I customized the Mermaid theme to match my site’s dark aesthetic, with zoom controls for detailed diagrams:

mermaid.initialize({
  theme: 'dark',
  themeVariables: {
    primaryColor: '#2d4a4a',
    primaryTextColor: '#ffffff',
    nodeBkg: '#1a2e2e',
    nodeTextColor: '#ffffff',
    clusterBkg: '#1a1a2e',
  },
});

Results and Lessons Learned

After building and iterating on this system, here’s what I’ve learned:

What Works Well:

  • The AI gives genuinely informed answers about my projects
  • Local mode means zero ongoing costs for most users
  • Cloud fallback ensures everyone gets a good experience
  • Streaming responses make both modes feel snappy and responsive
  • Automatic WebGPU detection means users never see broken features
  • Hybrid search catches both semantic matches and exact keyword matches
  • The documentation structure forces me to think clearly about my architectural decisions

Challenges:

  • WebGPU browser support is improving but not universal
  • Initial model download is ~800MB (cached afterward)
  • Embedding 950+ chunks takes ~60 seconds at build time
  • Balancing model size vs. capability (switched from 3B to 1.7B for faster loads)

What I’d Do Differently:

  • Start with hybrid search from the beginning—pure semantic search missed obvious matches
  • The cloud fallback should have been built earlier, not as an afterthought

Try It Yourself

Head to the Chat page and ask the AI anything about my projects.
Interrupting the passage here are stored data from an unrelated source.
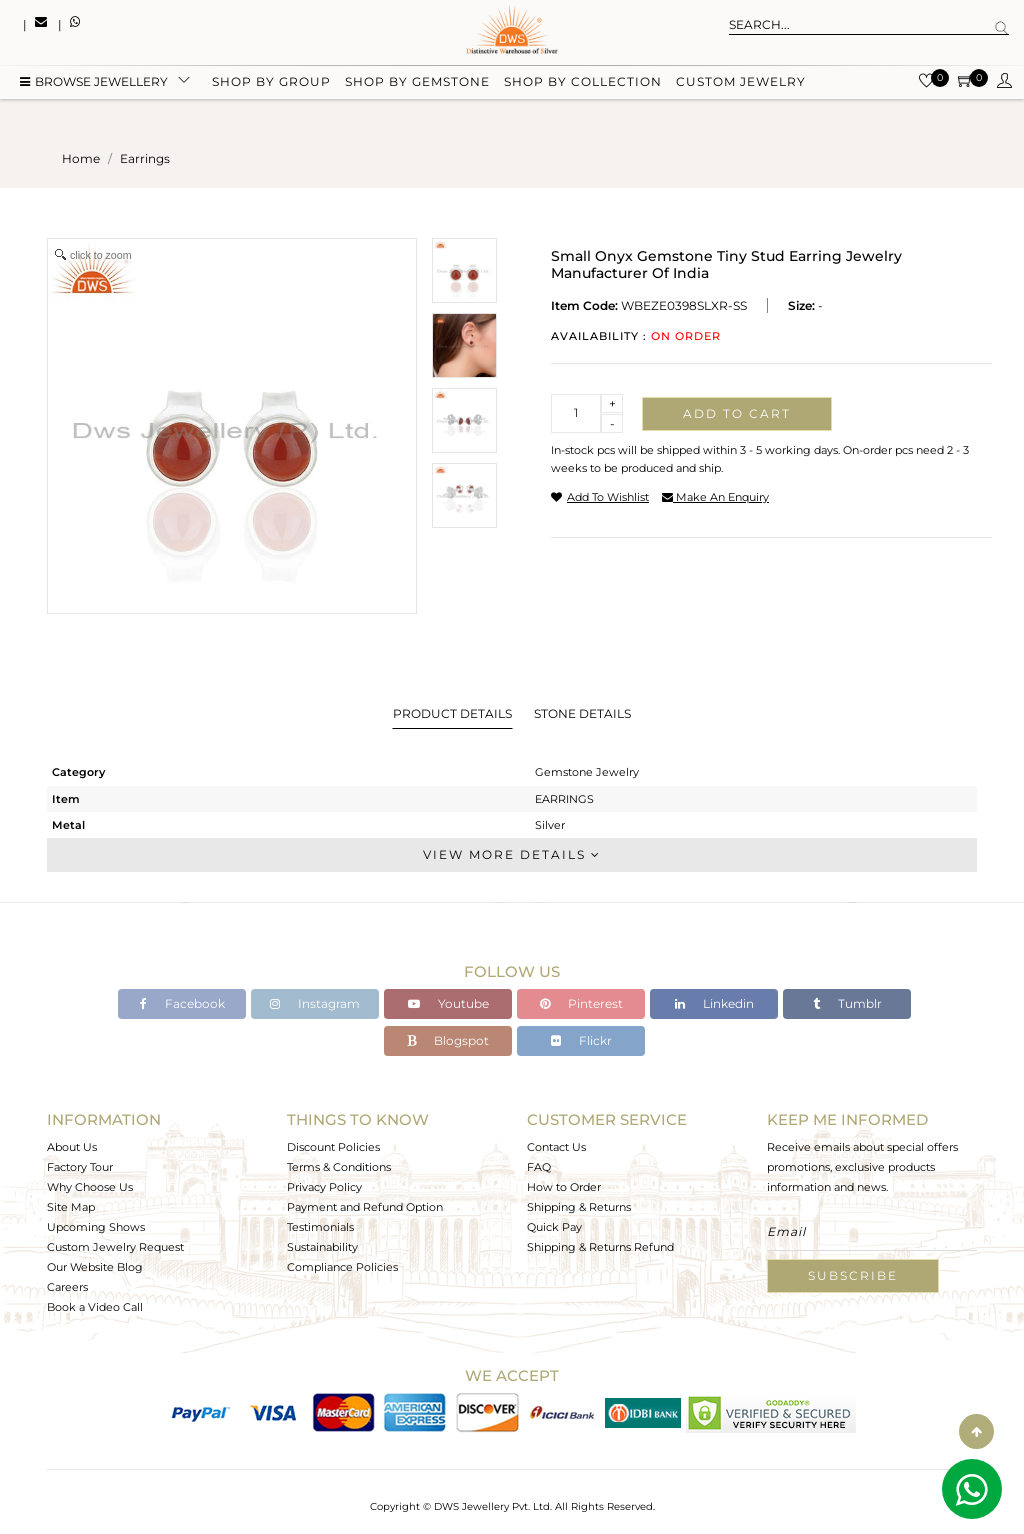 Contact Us (556, 1147)
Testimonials (320, 1227)
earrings (145, 158)
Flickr (581, 1040)
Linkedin (714, 1003)
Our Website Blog (95, 1267)
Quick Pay (554, 1227)
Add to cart (737, 413)
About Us (72, 1147)
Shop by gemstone (417, 82)
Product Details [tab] (452, 713)
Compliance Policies (342, 1267)
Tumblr (847, 1003)
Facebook (182, 1003)
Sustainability (322, 1247)
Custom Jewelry (741, 82)
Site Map (71, 1207)
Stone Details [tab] (582, 713)
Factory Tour (80, 1167)
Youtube (448, 1003)
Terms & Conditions (339, 1167)
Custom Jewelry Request (115, 1247)
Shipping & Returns (579, 1207)
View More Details (512, 854)
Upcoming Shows (96, 1227)
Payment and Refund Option (365, 1207)
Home (81, 158)
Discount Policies (333, 1147)
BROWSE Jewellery (94, 82)
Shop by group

Try questions like:

  • “How does BTC Explorer fetch blockchain data?”
  • “What state management does the Differential Growth project use?”
  • “Tell me about Jacob’s experience with TypeScript”

The AI will retrieve relevant documentation and give you a detailed, accurate answer. If your browser supports WebGPU, it runs entirely locally. Otherwise, it seamlessly falls back to the cloud API.


The full source code for this site, including the RAG system, is available on GitHub.